[Stored entries]
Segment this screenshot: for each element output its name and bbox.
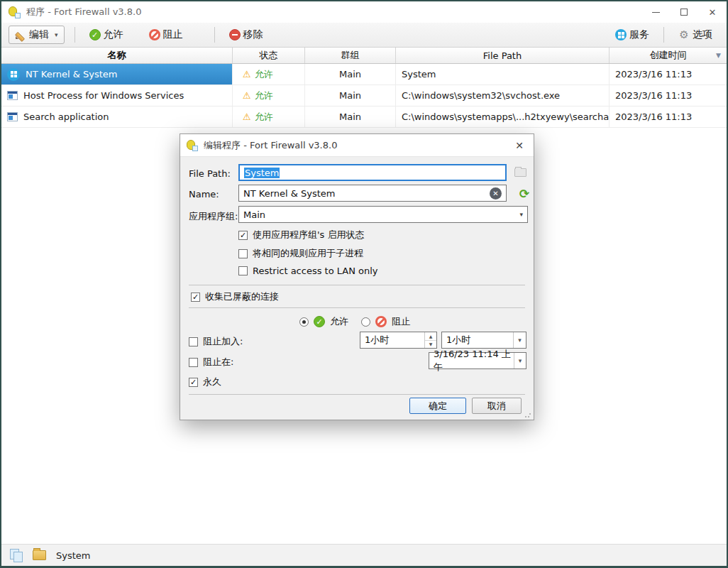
dialog-title: 编辑程序 - Fort Firewall v3.8.0	[204, 139, 337, 152]
status-text: 允许	[255, 111, 273, 124]
block-in-checkbox[interactable]: ✓ 阻止加入:	[189, 335, 243, 348]
dialog-titlebar: 编辑程序 - Fort Firewall v3.8.0 ✕	[180, 134, 534, 157]
block-unit-select[interactable]: 1小时 ▾	[441, 332, 526, 349]
forever-checkbox[interactable]: ✓ 永久	[189, 376, 221, 388]
checkbox-label: 收集已屏蔽的连接	[205, 290, 279, 303]
close-button[interactable]: ✕	[698, 1, 727, 23]
column-header-name[interactable]: 名称	[1, 48, 233, 63]
checkbox-label: 阻止在:	[203, 356, 233, 368]
allow-button[interactable]: ✓ 允许	[85, 28, 128, 41]
checkbox-icon: ✓	[238, 249, 248, 258]
use-group-state-checkbox[interactable]: ✓ 使用应用程序组's 启用状态	[238, 229, 364, 241]
options-button[interactable]: ⚙ 选项	[674, 28, 717, 41]
pencil-icon	[15, 30, 26, 40]
maximize-icon	[680, 9, 688, 16]
checkbox-icon: ✓	[238, 231, 248, 240]
options-button-label: 选项	[693, 28, 712, 41]
spinner-buttons[interactable]: ▲ ▼	[424, 332, 436, 348]
services-button[interactable]: 服务	[611, 28, 653, 41]
ok-button[interactable]: 确定	[409, 398, 466, 414]
column-header-group[interactable]: 群组	[305, 48, 396, 63]
table-row[interactable]: Host Process for Windows Services ⚠ 允许 M…	[1, 85, 727, 106]
cancel-button[interactable]: 取消	[472, 398, 522, 414]
status-text: 允许	[255, 68, 273, 81]
status-text: 允许	[255, 89, 273, 102]
row-path-cell: C:\windows\systemapps\...h2txyewy\search…	[396, 106, 610, 127]
table-row[interactable]: NT Kernel & System ⚠ 允许 Main System 2023…	[1, 64, 727, 85]
file-path-value: System	[244, 168, 280, 178]
checkbox-label: 阻止加入:	[203, 335, 243, 348]
programs-table: 名称 状态 群组 File Path 创建时间 ▼ NT Kernel & Sy…	[1, 47, 727, 128]
block-at-checkbox[interactable]: ✓ 阻止在:	[189, 356, 233, 368]
statusbar-path-text: System	[56, 550, 90, 561]
browse-folder-button[interactable]	[511, 164, 530, 181]
allow-check-icon: ✓	[314, 316, 325, 327]
spin-down-icon[interactable]: ▼	[425, 341, 436, 349]
folder-open-icon	[514, 168, 526, 177]
toolbar-separator	[663, 27, 664, 43]
file-path-input[interactable]: System	[238, 164, 507, 181]
chevron-down-icon: ▾	[55, 31, 58, 38]
row-name-cell[interactable]: Host Process for Windows Services	[1, 85, 233, 106]
refresh-icon[interactable]: ⟳	[519, 187, 529, 201]
titlebar: 程序 - Fort Firewall v3.8.0 ✕	[1, 1, 727, 23]
block-button[interactable]: 阻止	[145, 28, 187, 41]
name-label: Name:	[189, 189, 219, 200]
minimize-button[interactable]	[641, 1, 670, 23]
lan-only-checkbox[interactable]: ✓ Restrict access to LAN only	[238, 266, 378, 276]
app-logo-icon	[9, 6, 21, 18]
block-datetime-picker[interactable]: 3/16/23 11:14 上午 ▾	[429, 352, 526, 369]
allow-radio[interactable]: ✓ 允许	[299, 315, 348, 328]
row-name-cell[interactable]: Search application	[1, 106, 233, 127]
folder-icon[interactable]	[33, 550, 46, 560]
radio-icon	[299, 317, 309, 327]
block-button-label: 阻止	[163, 28, 183, 41]
checkbox-label: 将相同的规则应用于子进程	[253, 247, 363, 260]
column-header-filepath[interactable]: File Path	[396, 48, 610, 63]
row-group-cell: Main	[305, 64, 396, 84]
row-name-cell[interactable]: NT Kernel & System	[1, 64, 233, 84]
resize-grip[interactable]	[524, 411, 531, 418]
remove-button[interactable]: 移除	[225, 28, 268, 41]
block-radio[interactable]: 阻止	[361, 315, 410, 328]
services-button-label: 服务	[629, 28, 649, 41]
chevron-down-icon: ▾	[519, 211, 523, 218]
toolbar-separator	[75, 27, 75, 43]
column-header-status[interactable]: 状态	[233, 48, 305, 63]
remove-button-label: 移除	[243, 28, 263, 41]
separator	[189, 307, 525, 308]
block-unit-value: 1小时	[446, 334, 470, 346]
sort-down-icon: ▼	[716, 52, 721, 59]
column-header-created[interactable]: 创建时间 ▼	[610, 48, 727, 63]
clear-icon[interactable]: ✕	[490, 187, 502, 200]
program-name: Search application	[23, 111, 109, 122]
spin-up-icon[interactable]: ▲	[425, 332, 436, 341]
row-status-cell: ⚠ 允许	[233, 106, 305, 127]
row-created-cell: 2023/3/16 11:13	[610, 106, 727, 127]
block-prohibit-icon	[149, 29, 160, 40]
row-created-cell: 2023/3/16 11:13	[610, 64, 727, 84]
separator	[189, 394, 525, 395]
block-datetime-value: 3/16/23 11:14 上午	[434, 348, 514, 373]
block-duration-value: 1小时	[360, 334, 424, 346]
toolbar-separator	[214, 27, 215, 43]
block-prohibit-icon	[375, 316, 387, 327]
apply-child-checkbox[interactable]: ✓ 将相同的规则应用于子进程	[238, 247, 363, 260]
toolbar: 编辑 ▾ ✓ 允许 阻止 移除 服务 ⚙ 选项	[1, 23, 727, 47]
app-logo-icon	[187, 140, 198, 151]
block-duration-spinner[interactable]: 1小时 ▲ ▼	[360, 332, 437, 349]
row-path-cell: C:\windows\system32\svchost.exe	[396, 85, 610, 106]
dialog-close-button[interactable]: ✕	[505, 134, 534, 157]
edit-button[interactable]: 编辑 ▾	[9, 26, 65, 44]
app-group-select[interactable]: Main ▾	[238, 206, 528, 223]
radio-label: 允许	[330, 315, 348, 328]
name-input[interactable]: NT Kernel & System ✕	[238, 185, 507, 202]
status-bar: System	[1, 544, 727, 566]
maximize-button[interactable]	[670, 1, 698, 23]
separator	[189, 285, 525, 285]
table-row[interactable]: Search application ⚠ 允许 Main C:\windows\…	[1, 106, 727, 128]
row-status-cell: ⚠ 允许	[233, 64, 305, 84]
row-group-cell: Main	[305, 106, 396, 127]
collect-blocked-checkbox[interactable]: ✓ 收集已屏蔽的连接	[191, 290, 279, 303]
copy-icon[interactable]	[10, 549, 23, 562]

**Task prompt:** Please output the records above exactly, without the pictures.

**Result of this task:**
Segment this screenshot: for each element output its name and bbox.
dialog-title: 编辑程序 - Fort Firewall v3.8.0	[204, 139, 337, 152]
status-text: 允许	[255, 111, 273, 124]
block-in-checkbox[interactable]: ✓ 阻止加入:	[189, 335, 243, 348]
dialog-titlebar: 编辑程序 - Fort Firewall v3.8.0 ✕	[180, 134, 534, 157]
block-unit-select[interactable]: 1小时 ▾	[441, 332, 526, 349]
forever-checkbox[interactable]: ✓ 永久	[189, 376, 221, 388]
checkbox-label: 收集已屏蔽的连接	[205, 290, 279, 303]
close-button[interactable]: ✕	[698, 1, 727, 23]
column-header-name[interactable]: 名称	[1, 48, 233, 63]
checkbox-label: 阻止在:	[203, 356, 233, 368]
allow-button[interactable]: ✓ 允许	[85, 28, 128, 41]
checkbox-icon: ✓	[238, 249, 248, 258]
use-group-state-checkbox[interactable]: ✓ 使用应用程序组's 启用状态	[238, 229, 364, 241]
options-button[interactable]: ⚙ 选项	[674, 28, 717, 41]
pencil-icon	[15, 30, 26, 40]
maximize-icon	[680, 9, 688, 16]
checkbox-icon: ✓	[238, 231, 248, 240]
options-button-label: 选项	[693, 28, 712, 41]
spinner-buttons[interactable]: ▲ ▼	[424, 332, 436, 348]
services-button[interactable]: 服务	[611, 28, 653, 41]
ok-button[interactable]: 确定	[409, 398, 466, 414]
column-header-group[interactable]: 群组	[305, 48, 396, 63]
table-row[interactable]: Host Process for Windows Services ⚠ 允许 M…	[1, 85, 727, 106]
cancel-button[interactable]: 取消	[472, 398, 522, 414]
status-text: 允许	[255, 68, 273, 81]
status-text: 允许	[255, 89, 273, 102]
row-path-cell: C:\windows\systemapps\...h2txyewy\search…	[396, 106, 610, 127]
table-row[interactable]: NT Kernel & System ⚠ 允许 Main System 2023…	[1, 64, 727, 85]
file-path-value: System	[244, 168, 280, 178]
checkbox-label: 阻止加入:	[203, 335, 243, 348]
programs-table: 名称 状态 群组 File Path 创建时间 ▼ NT Kernel & Sy…	[1, 47, 727, 128]
block-at-checkbox[interactable]: ✓ 阻止在:	[189, 356, 233, 368]
statusbar-path-text: System	[56, 550, 90, 561]
browse-folder-button[interactable]	[511, 164, 530, 181]
allow-check-icon: ✓	[314, 316, 325, 327]
spin-down-icon[interactable]: ▼	[425, 341, 436, 349]
folder-open-icon	[514, 168, 526, 177]
toolbar-separator	[663, 27, 664, 43]
file-path-input[interactable]: System	[238, 164, 507, 181]
chevron-down-icon: ▾	[55, 31, 58, 38]
row-name-cell[interactable]: Host Process for Windows Services	[1, 85, 233, 106]
refresh-icon[interactable]: ⟳	[519, 187, 529, 201]
titlebar: 程序 - Fort Firewall v3.8.0 ✕	[1, 1, 727, 23]
block-button[interactable]: 阻止	[145, 28, 187, 41]
name-label: Name:	[189, 189, 219, 200]
minimize-button[interactable]	[641, 1, 670, 23]
lan-only-checkbox[interactable]: ✓ Restrict access to LAN only	[238, 266, 378, 276]
app-logo-icon	[9, 6, 21, 18]
block-datetime-picker[interactable]: 3/16/23 11:14 上午 ▾	[429, 352, 526, 369]
allow-radio[interactable]: ✓ 允许	[299, 315, 348, 328]
row-name-cell[interactable]: Search application	[1, 106, 233, 127]
folder-icon[interactable]	[33, 550, 46, 560]
radio-icon	[299, 317, 309, 327]
block-button-label: 阻止	[163, 28, 183, 41]
checkbox-label: 将相同的规则应用于子进程	[253, 247, 363, 260]
column-header-filepath[interactable]: File Path	[396, 48, 610, 63]
row-group-cell: Main	[305, 64, 396, 84]
row-name-cell[interactable]: NT Kernel & System	[1, 64, 233, 84]
resize-grip[interactable]	[524, 411, 531, 418]
remove-button[interactable]: 移除	[225, 28, 268, 41]
block-radio[interactable]: 阻止	[361, 315, 410, 328]
services-button-label: 服务	[629, 28, 649, 41]
chevron-down-icon: ▾	[519, 211, 523, 218]
toolbar-separator	[75, 27, 75, 43]
column-header-status[interactable]: 状态	[233, 48, 305, 63]
remove-button-label: 移除	[243, 28, 263, 41]
separator	[189, 307, 525, 308]
block-unit-value: 1小时	[446, 334, 470, 346]
sort-down-icon: ▼	[716, 52, 721, 59]
column-header-created[interactable]: 创建时间 ▼	[610, 48, 727, 63]
clear-icon[interactable]: ✕	[490, 187, 502, 200]
program-name: Search application	[23, 111, 109, 122]
spin-up-icon[interactable]: ▲	[425, 332, 436, 341]
row-status-cell: ⚠ 允许	[233, 106, 305, 127]
row-created-cell: 2023/3/16 11:13	[610, 106, 727, 127]
block-prohibit-icon	[149, 29, 160, 40]
row-created-cell: 2023/3/16 11:13	[610, 64, 727, 84]
separator	[189, 394, 525, 395]
block-datetime-value: 3/16/23 11:14 上午	[434, 348, 514, 373]
block-duration-value: 1小时	[360, 334, 424, 346]
toolbar-separator	[214, 27, 215, 43]
block-prohibit-icon	[375, 316, 387, 327]
apply-child-checkbox[interactable]: ✓ 将相同的规则应用于子进程	[238, 247, 363, 260]
toolbar: 编辑 ▾ ✓ 允许 阻止 移除 服务 ⚙ 选项	[1, 23, 727, 47]
app-logo-icon	[187, 140, 198, 151]
block-duration-spinner[interactable]: 1小时 ▲ ▼	[360, 332, 437, 349]
row-path-cell: C:\windows\system32\svchost.exe	[396, 85, 610, 106]
dialog-close-button[interactable]: ✕	[505, 134, 534, 157]
edit-button[interactable]: 编辑 ▾	[9, 26, 65, 44]
app-group-select[interactable]: Main ▾	[238, 206, 528, 223]
radio-label: 允许	[330, 315, 348, 328]
name-input[interactable]: NT Kernel & System ✕	[238, 185, 507, 202]
status-bar: System	[1, 544, 727, 566]
maximize-button[interactable]	[670, 1, 698, 23]
separator	[189, 285, 525, 285]
table-row[interactable]: Search application ⚠ 允许 Main C:\windows\…	[1, 106, 727, 128]
row-status-cell: ⚠ 允许	[233, 64, 305, 84]
row-group-cell: Main	[305, 106, 396, 127]
collect-blocked-checkbox[interactable]: ✓ 收集已屏蔽的连接	[191, 290, 279, 303]
copy-icon[interactable]	[10, 549, 23, 562]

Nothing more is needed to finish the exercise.